Attention/Nurture: I email. I text. I Facebook. I listen to problems over the phone and on Skype. I praise their successes. I never forget an occasion. I seal each birthday card with a huge kiss on the back of the envelope with my lips full of lipstick. I am their pen pal when they travel. I tell them I love them. I shower them with hugs and kisses. Please don’t use the excuse that your family is scattered all over the country. Mine is also. In seven states! You can still nurture them with your attention. It is only time, grandmas, only your time.

Wisdom: Our role is to make each of our blends feel special.

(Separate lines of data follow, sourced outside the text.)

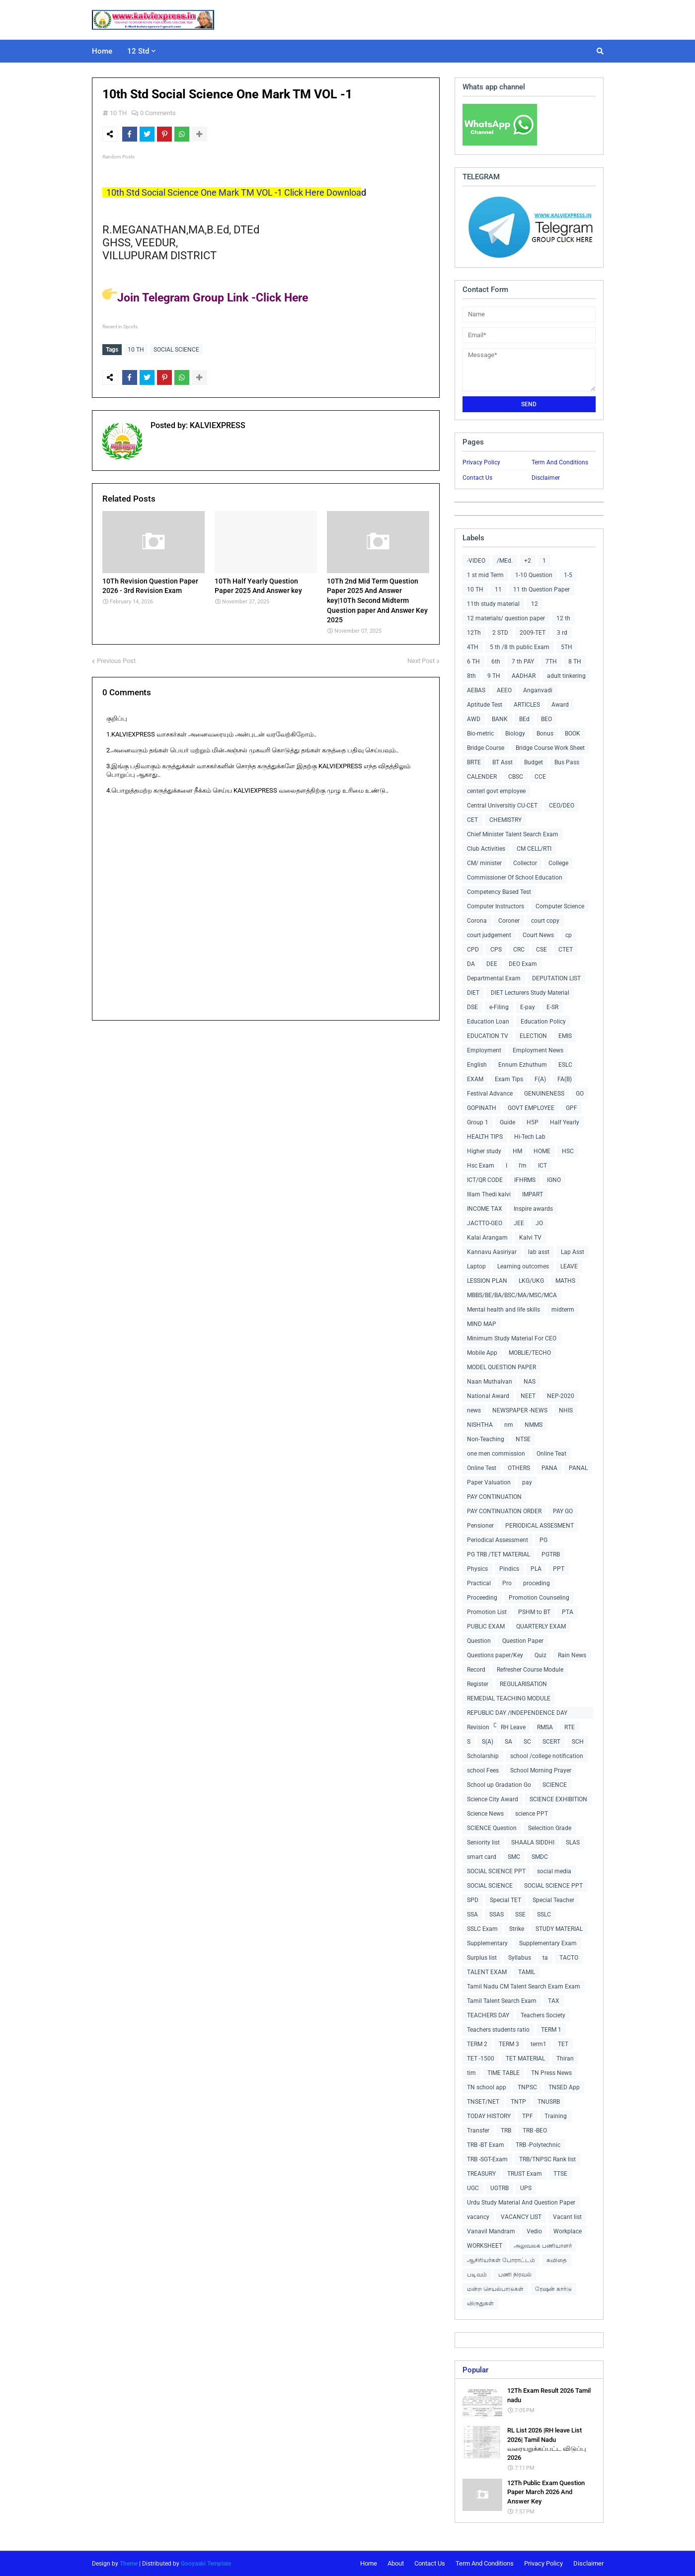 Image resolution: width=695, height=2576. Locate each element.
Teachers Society (543, 2015)
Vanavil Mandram (491, 2231)
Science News (485, 1813)
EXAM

I have figured out what makes each of my twenty grandchildren, ‘tick.’ Have you? When you accomplish this, the bond between you and your grandchildren will tighten.

Trust: Be an open book with your grandchildren. Show your vulnerability. Share secrets and never break your pledge of secrecy.

Participation: Share holidays. Take family trips. Travel to their events if proximity makes it feasible. Blend. Blend. Blend.

I am not a therapist. But I do know how to handle my blends with my maternal instincts guiding me. I worked hard. Had trials and tribulations feeling my way into the world of the blended family but once I arrived, darlings…I arrived!

I am joyful when I think of my blended family. The Grands did their part too. They welcomed me into the fold. I am their grandmother! I am Honey to all of them and they are Grands. We love each other. How lucky is that!

HAPPY STEPFAMILY DAY! Aren’t we blessed?